[Opening Supplied information section]

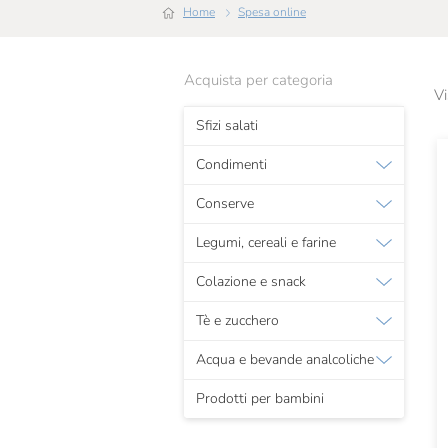
Home
Spesa online
Acquista per categoria
Vi
Sfizi salati
Condimenti
Conserve
Legumi, cereali e farine
Colazione e snack
Tè e zucchero
Acqua e bevande analcoliche
Prodotti per bambini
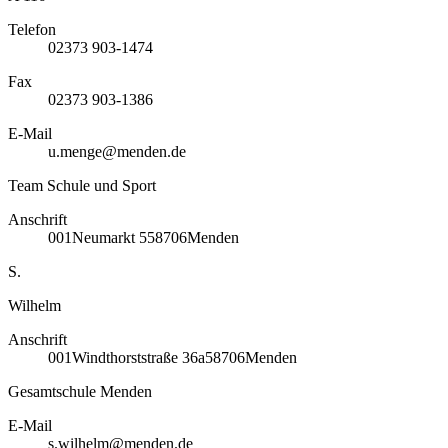
Telefon
02373 903-1474
Fax
02373 903-1386
E-Mail
u.menge@menden.de
Team Schule und Sport
Anschrift
001
Neumarkt 5
58706
Menden
S.
Wilhelm
Anschrift
001
Windthorststraße 36a
58706
Menden
Gesamtschule Menden
E-Mail
s.wilhelm@menden.de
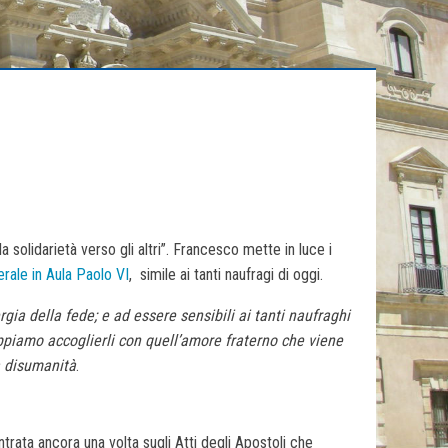
la solidarietà verso gli altri”. Francesco mette in luce i
rale in Aula Paolo VI
, simile ai tanti naufragi di oggi.
gia della fede; e ad essere sensibili ai tanti naufraghi
ppiamo accoglierli con quell’amore fraterno che viene
a disumanità
.
trata ancora una volta sugli Atti degli Apostoli che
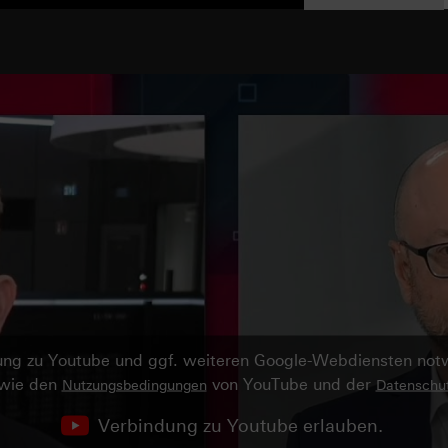
ndung zu Youtube und ggf. weiteren Google-Webdiensten no
owie den
von YouTube und der
Nutzungsbedingungen
Datenschut
Verbindung zu Youtube erlauben.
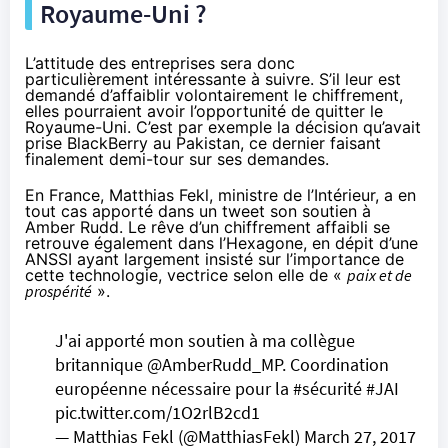
Royaume-Uni ?
L’attitude des entreprises sera donc
particulièrement intéressante à suivre. S’il leur est
demandé d’affaiblir volontairement le
chiffrement
,
elles pourraient avoir l’opportunité de quitter le
Royaume-Uni. C’est par exemple la décision qu’avait
prise BlackBerry au Pakistan, ce dernier faisant
finalement demi-tour sur ses demandes.
En France, Matthias Fekl, ministre de l’Intérieur, a en
tout cas apporté dans un tweet son soutien à
Amber Rudd. Le rêve d’un
chiffrement
affaibli se
retrouve également dans l’Hexagone, en dépit d’une
ANSSI
ayant largement insisté
sur l’importance de
cette technologie, vectrice selon elle de «
paix et de
prospérité
».
J'ai apporté mon soutien à ma collègue
britannique
@AmberRudd_MP
. Coordination
européenne nécessaire pour la
#sécurité
#JAI
pic.twitter.com/1O2rlB2cd1
— Matthias Fekl (@MatthiasFekl)
March 27, 2017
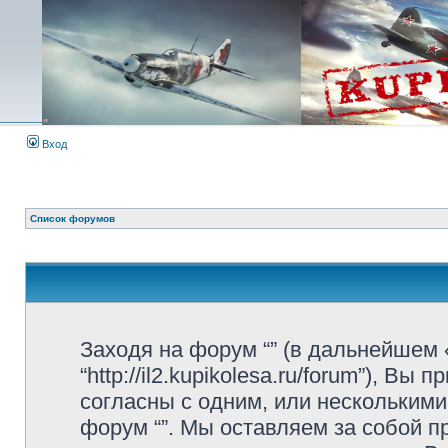
Вход
Список форумов
Заходя на форум “” (в дальнейшем «
“http://il2.kupikolesa.ru/forum”), 
согласны с одним, или несколькими
форум “”. Мы оставляем за собой 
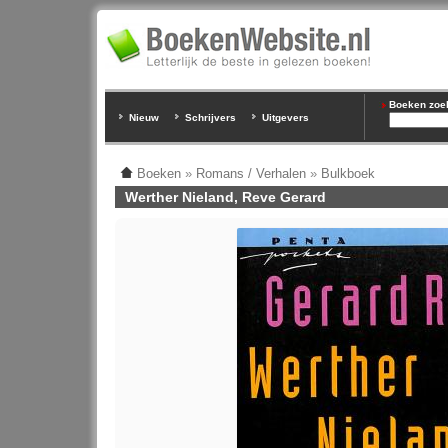
Boeken zoeke
Nieuw
Schrijvers
Uitgevers
Boeken
»
Romans / Verhalen
»
Bulkboek
Werther Nieland, Reve Gerard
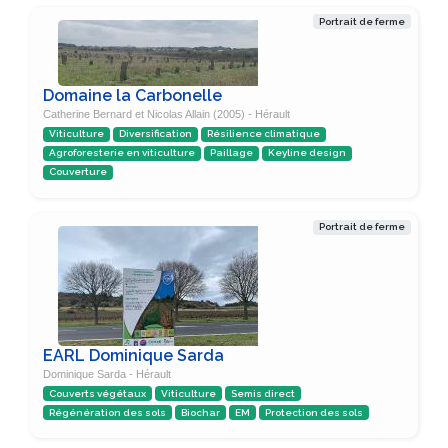
Portrait de ferme
Domaine la Carbonelle
Catherine Bernard et Nicolas Allain (2005) - Hérault
Viticulture
Diversification
Résilience climatique
Agroforesterie en viticulture
Paillage
Keyline design
Couverture
Portrait de ferme
EARL Dominique Sarda
Dominique Sarda - Hérault
Couverts végétaux
Viticulture
Semis direct
Régénération des sols
Biochar
EM
Protection des sols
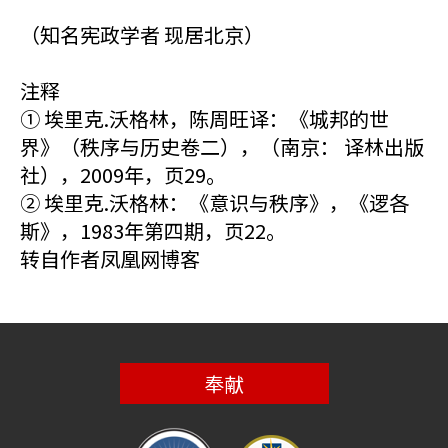
（知名宪政学者 现居北京）
注释
① 埃里克.沃格林，陈周旺译：《城邦的世
界》（秩序与历史卷二），（南京： 译林出版
社），2009年，页29。
② 埃里克.沃格林：《意识与秩序》，《逻各
斯》，1983年第四期，页22。
转自作者凤凰网博客
奉献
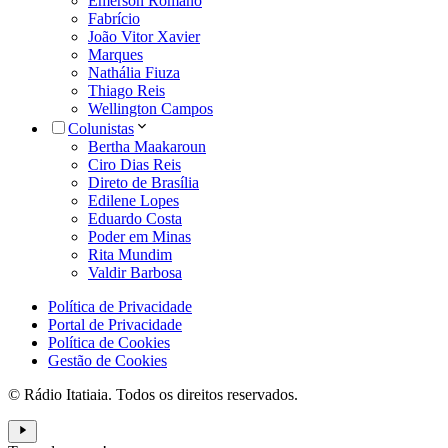
Emerson Romano
Fabrício
João Vitor Xavier
Marques
Nathália Fiuza
Thiago Reis
Wellington Campos
Colunistas
Bertha Maakaroun
Ciro Dias Reis
Direto de Brasília
Edilene Lopes
Eduardo Costa
Poder em Minas
Rita Mundim
Valdir Barbosa
Política de Privacidade
Portal de Privacidade
Política de Cookies
Gestão de Cookies
© Rádio Itatiaia. Todos os direitos reservados.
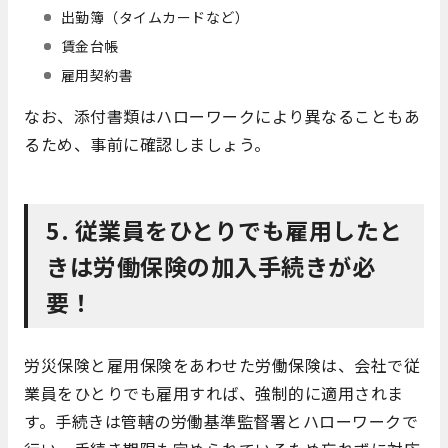
出勤簿（タイムカードなど）
賃金台帳
雇用契約書
なお、添付書類はハローワークにより異なることもあ
るため、事前に確認しましょう。
5. 従業員をひとりでも雇用したと
きは労働保険の加入手続きが必
要！
労災保険と雇用保険をあわせた労働保険は、会社で従
業員をひとりでも雇用すれば、強制的に適用されま
す。手続きは管轄の労働基準監督署とハローワークで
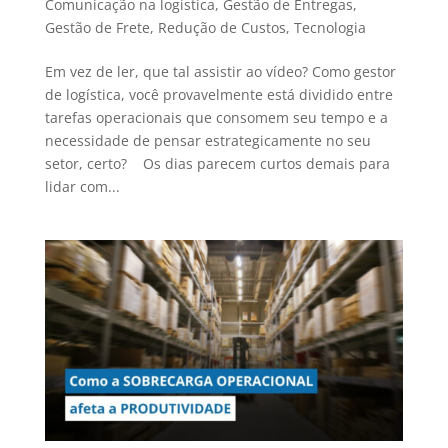
Comunicação na logística
,
Gestão de Entregas
,
Gestão de Frete
,
Redução de Custos
,
Tecnologia
Em vez de ler, que tal assistir ao vídeo? Como gestor
de logística, você provavelmente está dividido entre
tarefas operacionais que consomem seu tempo e a
necessidade de pensar estrategicamente no seu
setor, certo? Os dias parecem curtos demais para
lidar com...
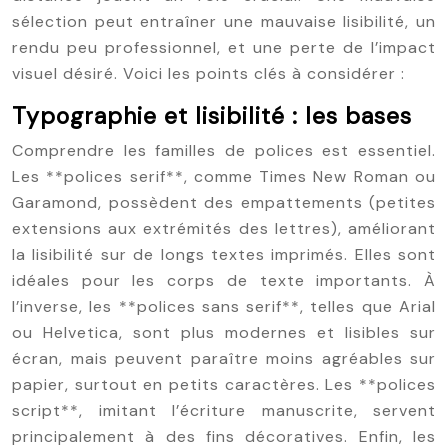
sélection peut entraîner une mauvaise lisibilité, un
rendu peu professionnel, et une perte de l’impact
visuel désiré. Voici les points clés à considérer :
Typographie et lisibilité : les bases
Comprendre les familles de polices est essentiel.
Les **polices serif**, comme Times New Roman ou
Garamond, possèdent des empattements (petites
extensions aux extrémités des lettres), améliorant
la lisibilité sur de longs textes imprimés. Elles sont
idéales pour les corps de texte importants. À
l’inverse, les **polices sans serif**, telles que Arial
ou Helvetica, sont plus modernes et lisibles sur
écran, mais peuvent paraître moins agréables sur
papier, surtout en petits caractères. Les **polices
script**, imitant l’écriture manuscrite, servent
principalement à des fins décoratives. Enfin, les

[Closing Supplied information section]

Problem to work on :: Please output, exactly as written, the lines above from the one holding "Domaine la Carbonelle" through the one holding "Garamond, possèdent des empattements (petites", both included, with the pictures omitted.

Solved exercise ::
Domaine la Carbonelle
Catherine Bernard et Nicolas Allain (2005) - Hérault
Viticulture
Diversification
Résilience climatique
Agroforesterie en viticulture
Paillage
Keyline design
Couverture
Portrait de ferme
EARL Dominique Sarda
Dominique Sarda - Hérault
Couverts végétaux
Viticulture
Semis direct
Régénération des sols
Biochar
EM
Protection des sols
（知名宪政学者 现居北京）
注释
① 埃里克.沃格林，陈周旺译：《城邦的世
界》（秩序与历史卷二），（南京： 译林出版
社），2009年，页29。
② 埃里克.沃格林：《意识与秩序》，《逻各
斯》，1983年第四期，页22。
转自作者凤凰网博客
奉献
Emerson Romano
Fabrício
João Vitor Xavier
Marques
Nathália Fiuza
Thiago Reis
Wellington Campos
Colunistas
Bertha Maakaroun
Ciro Dias Reis
Direto de Brasília
Edilene Lopes
Eduardo Costa
Poder em Minas
Rita Mundim
Valdir Barbosa
Política de Privacidade
Portal de Privacidade
Política de Cookies
Gestão de Cookies
© Rádio Itatiaia. Todos os direitos reservados.
出勤簿（タイムカードなど）
賃金台帳
雇用契約書
なお、添付書類はハローワークにより異なることもあ
るため、事前に確認しましょう。
5. 従業員をひとりでも雇用したと
きは労働保険の加入手続きが必
要！
労災保険と雇用保険をあわせた労働保険は、会社で従
業員をひとりでも雇用すれば、強制的に適用されま
す。手続きは管轄の労働基準監督署とハローワークで
Comunicação na logística
,
Gestão de Entregas
,
Gestão de Frete
,
Redução de Custos
,
Tecnologia
Em vez de ler, que tal assistir ao vídeo? Como gestor
de logística, você provavelmente está dividido entre
tarefas operacionais que consomem seu tempo e a
necessidade de pensar estrategicamente no seu
setor, certo? Os dias parecem curtos demais para
lidar com...
sélection peut entraîner une mauvaise lisibilité, un
rendu peu professionnel, et une perte de l’impact
visuel désiré. Voici les points clés à considérer :
Typographie et lisibilité : les bases
Comprendre les familles de polices est essentiel.
Les **polices serif**, comme Times New Roman ou
Garamond, possèdent des empattements (petites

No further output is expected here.